What you return must be an exact copy of the lines in the listing below between the line holding "serviço VPN para contornar as restrições" and the line holding "geográficas e usar Spotify. Você pode", inclusive, and nothing more.

**Data for analysis:**
========
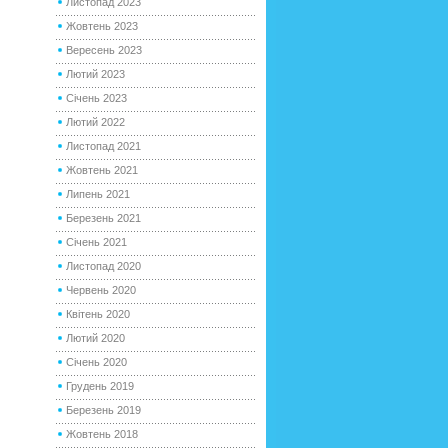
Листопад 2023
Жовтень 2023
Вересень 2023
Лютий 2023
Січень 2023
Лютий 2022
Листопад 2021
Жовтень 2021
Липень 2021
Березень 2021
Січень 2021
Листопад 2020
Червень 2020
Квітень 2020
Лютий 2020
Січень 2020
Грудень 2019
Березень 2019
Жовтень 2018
========
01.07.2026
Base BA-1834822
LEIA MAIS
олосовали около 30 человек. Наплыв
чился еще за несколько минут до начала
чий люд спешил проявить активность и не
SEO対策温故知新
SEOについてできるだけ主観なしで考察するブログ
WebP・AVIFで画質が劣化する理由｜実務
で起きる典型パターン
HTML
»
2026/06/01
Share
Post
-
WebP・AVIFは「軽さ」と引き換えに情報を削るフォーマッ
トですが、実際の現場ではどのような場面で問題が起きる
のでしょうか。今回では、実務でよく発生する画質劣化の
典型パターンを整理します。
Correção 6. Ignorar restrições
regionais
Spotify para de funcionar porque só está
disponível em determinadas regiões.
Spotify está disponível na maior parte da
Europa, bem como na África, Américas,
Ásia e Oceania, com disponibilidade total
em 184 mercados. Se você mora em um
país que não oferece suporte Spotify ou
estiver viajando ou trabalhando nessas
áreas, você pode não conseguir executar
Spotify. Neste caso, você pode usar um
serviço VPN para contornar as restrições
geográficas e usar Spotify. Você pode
========
**Solved problem:**
serviço VPN para contornar as restrições
geográficas e usar Spotify. Você pode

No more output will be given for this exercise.